The best place on the internet is the reviews of hats for cats because every review is like “5 stars, amazing hat” and then a picture of the cat looking absolutely furious
People Magazine chooses Channing Tatum as “Sexiest Man Alive”. Do we really need the “alive” part or is the zombie vote that strong?
Me: god you’re sexy
Her (sultry whisper): I’ll bet you say that to all the women
Me (sultry whisper): not my mom
I snuck into a field to get milk straight from the source. I had no idea it took so long to milk a cow. Maybe because it only had one udder.
If I ever have an out of body experience, when it’s over I’m gonna be like “Umm, do I have to go back to my original body? I kinda like that younger one with better hair over there.”
[pulled over]
ME: Ok, don’t let him know you’re an alligator
COP: Sir, step out of the car & walk in a straight line
ME: [exhale] thank God…
I love picking out my wife’s panties except this isn’t my house and now some dudes are yelling for me to come downstairs with my hands up
“The floor is larva.”
– Indiana Jones, entering the Temple of Doom
Church: time to come back
Me with 3 small boys: Well, OK
Church: not you
Martin Shkreli can look forward to a 5,000% markup on cigarettes in his near future.
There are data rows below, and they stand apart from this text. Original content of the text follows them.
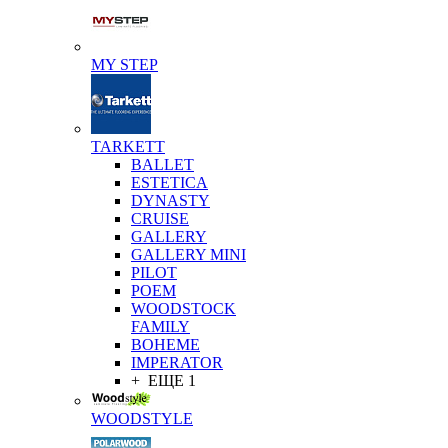
MY STEP
TARKETT
BALLET
ESTETICA
DYNASTY
CRUISE
GALLERY
GALLERY MINI
PILOT
POEM
WOODSTOCK
FAMILY
BOHEME
IMPERATOR
+ ЕЩЕ 1
WOODSTYLE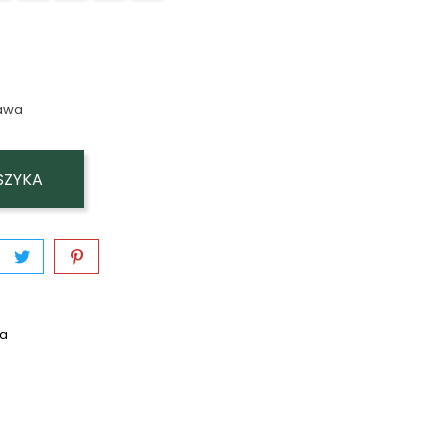
awa
SZYKA
wa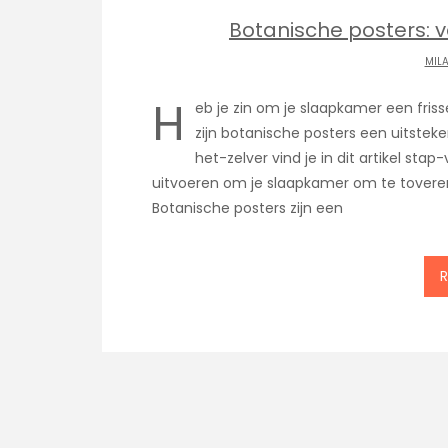
Botanische posters: v
MIL
H
eb je zin om je slaapkamer een fris
zijn botanische posters een uitstek
het-zelver vind je in dit artikel sta
uitvoeren om je slaapkamer om te toveren
Botanische posters zijn een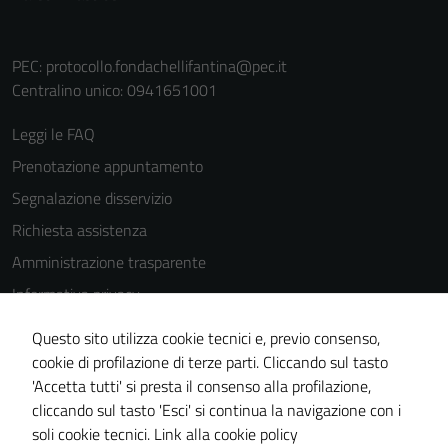
PEC:
protocollo.fondachellifantina@pec.it
Centralino unico: 0941651001
Tecnici
Leggi le FAQ
Questi cookie
Prenotazione appuntamento
sono necessari
Segnalazione disservizio
per il
funzionamento
Richiesta assistenza
del sito e non
Amministrazione trasparente
possono
Informativa privacy
essere
disabilitati.
Cookie Policy
Questo sito utilizza cookie tecnici e, previo consenso,
Questi cookie
Note legali
cookie di profilazione di terze parti. Cliccando sul tasto
non raccolgono
'Accetta tutti' si presta il consenso alla profilazione,
Dichiarazione di accessibilità
informazioni
cliccando sul tasto 'Esci' si continua la navigazione con i
personali.
Piano di miglioramento del sito
soli cookie tecnici.
Link alla cookie policy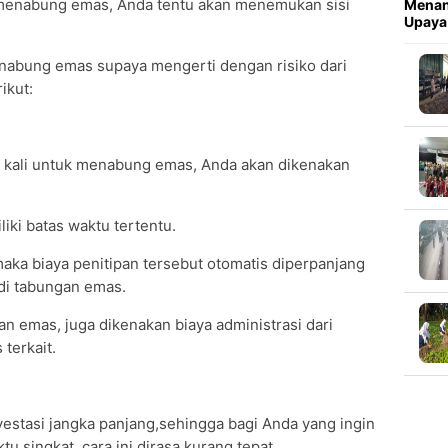
menabung emas, Anda tentu akan menemukan sisi
Menan
Upaya
enabung emas supaya mengerti dengan risiko dari
ikut:
a kali untuk menabung emas, Anda akan dikenakan
liki batas waktu tertentu.
aka biaya penitipan tersebut otomatis diperpanjang
di tabungan emas.
an emas, juga dikenakan biaya administrasi dari
 terkait.
stasi jangka panjang,sehingga bagi Anda yang ingin
singkat, cara ini dirasa kurang tepat.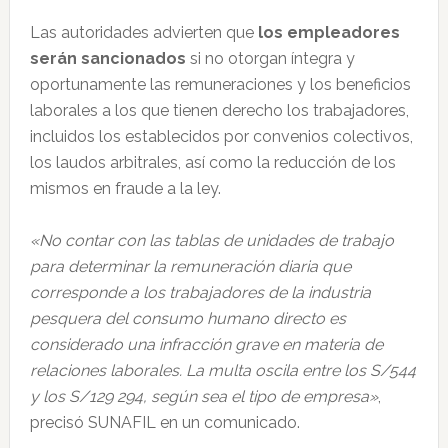
Las autoridades advierten que
los empleadores
serán sancionados
si no otorgan íntegra y
oportunamente las remuneraciones y los beneficios
laborales a los que tienen derecho los trabajadores,
incluidos los establecidos por convenios colectivos,
los laudos arbitrales, así como la reducción de los
mismos en fraude a la ley.
«No contar con las tablas de unidades de trabajo
para determinar la remuneración diaria que
corresponde a los trabajadores de la industria
pesquera del consumo humano directo es
considerado una infracción grave en materia de
relaciones laborales. La multa oscila entre los S/544
y los S/129 294, según sea el tipo de empresa»
,
precisó SUNAFIL en un comunicado.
It’s true I hear voices in my head but they speak Russian so I have absolutely no idea what they’re saying
We were making out on the couch and She’s like “Let’s take this upstairs” I’m like “Ok you grab one side and I’ll grab the other!”
This is still funny.
SO GOOD NEWS EVERYBODY MY SON HAS LEARNED HOW TO WHISTLE
*notices my tinder match has “catholic” in their bio*
me: so how long have u been addicted to cats
DAD: *to my brother* Just be yourself.
ME: And me?
DAD: Just be your brother.
It’s okay, baby. I cry when people try to change me too.
Skinny people are easier to get blown around by storms. These 4 donuts are for my safety.